Çocuklarınızla aile içinde yalnızca sizlerin bildiği bir şifre oluşturun
- Son periyotta çocukları korumak için önerilen önemli önlemlerden biri de aile içinde şifre kullanmak. Aile içinde bu şifreyi yalnızca anne baba ve çocuk bilmeli ve bu şifre muhakkak aralıklarla değiştirilmeli. Çocuklarınıza “annen çağırıyor, baban çağırıyor” diye öteki biri tarafından çağırıldığında ondan şifreyi söylemesini istemeyi öğretin. Ve bu şifreyi asla güvenmediğiniz beşerlerle paylaşmayın. Zira tekrar araştırmalar gösteriyor ki çocukları genelde tanıdıkları biri kaçırıyor.
- Çocuklarınıza kaçırıldıklarını anladıklarında anda “imdat” diye bağırmak yerine “bu benim babam değil”, “bu adamı tanımıyorum” diye bağırmalarını öğretin. “İmdat” ya da “yardım edin” diye bağıran birine etraftakiler duyduğunda yalnızca bakıp geçebilir, lakin “tanımıyorum” diye bağırdığından etraftakiler daha fazla hassasiyet gösterecektir.
- Çocuklarınıza, çocuk kaçıranların, makus niyetli insanların herkes üzere görünebileceğini, illa sıra dışı ya da korkutucu bir şey aramak gerekmediğini öğretin.
- Çocuklarınızın isimlerini çantalarında görünür yerlere yazmayın. Çocuklar isimlerini bilen insanlara daha çabuk güvenir.
- Çocuklarınızın fotoğraflarını toplumsal medyada paylaşmayın, çocuklarınızın ne cins paylaşımları toplumsal medyada yapabileceğini öğretin ve ona hudut koyun.
- Çocuklarınıza telefon numaranızı ve adresinizi ezberletin. Şayet ezberleme konusunda uygun değil ise yalnızca anne babayı arayabileceği kol saati ya da bileklik biçimindeki GPS’li telefonlar da bir seçenek olabilir.
- Sır tutma konusuna açıklık getirin. Arkadaşlar ortasında sır tutmak ile bir büyüğün ondan sır tutması için “bu bizim sırrımız diyerek” yaptığı yönlendirmenin farklı olduğunu ona öğretin.
Yazarken zorlanmadım desem palavra olur.

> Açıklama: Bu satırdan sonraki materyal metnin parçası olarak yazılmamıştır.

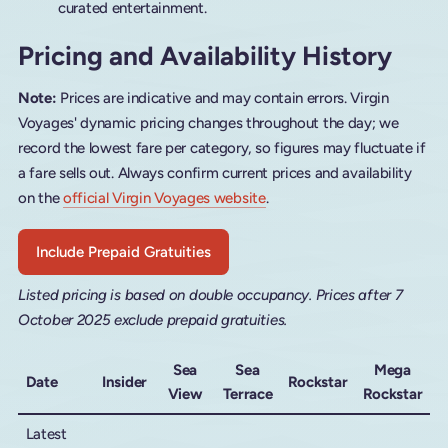
curated entertainment.
Pricing and Availability History
Note:
Prices are indicative and may contain errors. Virgin
Voyages' dynamic pricing changes throughout the day; we
record the lowest fare per category, so figures may fluctuate if
a fare sells out. Always confirm current prices and availability
on the
official Virgin Voyages website
.
Include Prepaid Gratuities
Listed pricing is based on double occupancy. Prices after 7
October 2025 exclude prepaid gratuities.
Sea
Sea
Mega
Date
Insider
Rockstar
View
Terrace
Rockstar
Latest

Bu kadar önlemi aldıktan soran artık yapılacak son şey varsa ve şayet bu bir dilekse “çocuklarımızın karşısına yeterli insanların çıkmasını dilerim”.
Profesyonel Koç Elgiz Henden
Elgiz Henden kimdir?
Gençler için yazılmış “Başarabilirim Çünkü…” ismiyle kitabın müellifi olan Elgiz Henden, 1968 yılında doğdu. 1989 yılında İstanbul Üniversitesi Edebiyat Fakültesinden mezun oldu.

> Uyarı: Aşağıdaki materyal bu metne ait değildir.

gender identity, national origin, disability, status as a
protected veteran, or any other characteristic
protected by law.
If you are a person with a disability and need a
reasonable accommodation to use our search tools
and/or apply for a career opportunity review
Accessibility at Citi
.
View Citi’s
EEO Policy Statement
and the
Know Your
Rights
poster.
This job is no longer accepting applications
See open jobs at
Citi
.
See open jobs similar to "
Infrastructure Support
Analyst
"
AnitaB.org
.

1992 yılında tıpkı üniversitenin Toplumsal Bilimler Enstitüsünde yüksek lisansını tamamladı. Koçluk mesleğine 2006 yılında profesyonel olarak adım attı. Bilhassa bireylerin gelişim alanlarına odaklanarak ferdi koçluk, yönetici koçluğu, anne baba koçluğu, eğitim ve öğrenci koçluğu, dikkat eksikliği ve hiperaktivite koçluğu ve mentörlük yaptı.

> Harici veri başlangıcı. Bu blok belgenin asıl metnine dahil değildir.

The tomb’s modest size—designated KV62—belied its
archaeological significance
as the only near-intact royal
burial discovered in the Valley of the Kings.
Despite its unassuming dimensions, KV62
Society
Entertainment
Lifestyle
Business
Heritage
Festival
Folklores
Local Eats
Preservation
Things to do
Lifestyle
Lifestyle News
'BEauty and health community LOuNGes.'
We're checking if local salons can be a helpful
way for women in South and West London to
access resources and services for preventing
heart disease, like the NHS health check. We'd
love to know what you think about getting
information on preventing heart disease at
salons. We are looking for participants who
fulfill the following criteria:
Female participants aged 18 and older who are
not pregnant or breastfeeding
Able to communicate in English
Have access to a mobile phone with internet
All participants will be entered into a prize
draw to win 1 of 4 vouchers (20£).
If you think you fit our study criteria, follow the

2009 yılında İz Koçluk Eğitim ve Danışmanlık merkezini kurdu. 2010 yılında JST Coaching ile yaptığı iş birliği sonucu Milletlerarası Koçluk Federasyonu (ICF) onaylı Türkiye’deki İlk “Dikkat Eksikliği Hiperaktivite Koçluğu” programını gerçekleştirdi.
Lokal kültür ve küresel koçluk bilgisi ile geliştirdiği gençlerin akademik performanslarını geliştirmeye yönelik “Eğitim ve Öğrenci Koçluğu” programı 2011’de, Milletlerarası Koçluk Federasyonu (ICF) Continuing Coach Education CCE olarak onaylandı. Her öğrencinin bir koçla çalışmayı hak ettiğine inanan Henden daha fazla gence ulaşmak ismine yeni koçların yetiştirilmesi için 2017 yılında “Gençler ve Öğrenciler İçin Profesyonel Koçluk” eğitim programını ICF den 75 saat ACSTH olarak onaylandı.
ICF Akredite Profesyonel ve mentör koç (PCC), eğitmen olan Elgiz Henden 2012-2014 periyodunda ICF Türkiye Yönetim Kurulu üyesi olarak vazife yaptı. Hala Avrupa Koçluk ve Mentörlük Derneğinde (EMCC) K12 şurasında etkin olarak çalışan Elgiz Henden’in İz Koçluk bünyesinde sunduğu eğitimler ortasında Eğitim ve Öğrenci Koçluğu, Anne Baba Koçluğu, DEHB Koçluğu, Temel Koçluk Hünerleri, Duygusal Zeka ve Liderlik, Pozitif Psikoloji Temelli Eğitim, Toplumsal ve Duygusal Öğrenme, Ferdî Farkındalık yer alıyor.